> YOUR OBJECTIVE
Under this line are the records; write out word for word the part that begins at the line containing "Al mio cane" and ends at the line containing "Nr articolo 14280", and no more.

= Beginning of Section =

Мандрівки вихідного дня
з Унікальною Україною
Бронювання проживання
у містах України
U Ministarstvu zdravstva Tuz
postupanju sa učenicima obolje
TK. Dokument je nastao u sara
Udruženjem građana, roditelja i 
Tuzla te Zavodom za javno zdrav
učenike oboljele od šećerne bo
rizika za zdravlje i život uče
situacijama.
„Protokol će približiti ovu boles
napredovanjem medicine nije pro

= End of Section =
= Beginning of Section =

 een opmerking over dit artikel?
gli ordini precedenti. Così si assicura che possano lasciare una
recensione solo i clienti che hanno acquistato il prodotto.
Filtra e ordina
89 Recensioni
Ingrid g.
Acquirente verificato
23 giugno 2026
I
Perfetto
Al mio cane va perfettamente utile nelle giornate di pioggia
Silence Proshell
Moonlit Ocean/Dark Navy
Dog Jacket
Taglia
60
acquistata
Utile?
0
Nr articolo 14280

= End of Section =
= Beginning of Section =

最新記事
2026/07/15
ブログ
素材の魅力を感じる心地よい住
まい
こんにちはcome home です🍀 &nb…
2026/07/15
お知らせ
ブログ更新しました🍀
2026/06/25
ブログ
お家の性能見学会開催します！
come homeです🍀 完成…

= End of Section =

> TASK RESULT
Al mio cane va perfettamente utile nelle giornate di pioggia
Silence Proshell
Moonlit Ocean/Dark Navy
Dog Jacket
Taglia
60
acquistata
Utile?
0
Nr articolo 14280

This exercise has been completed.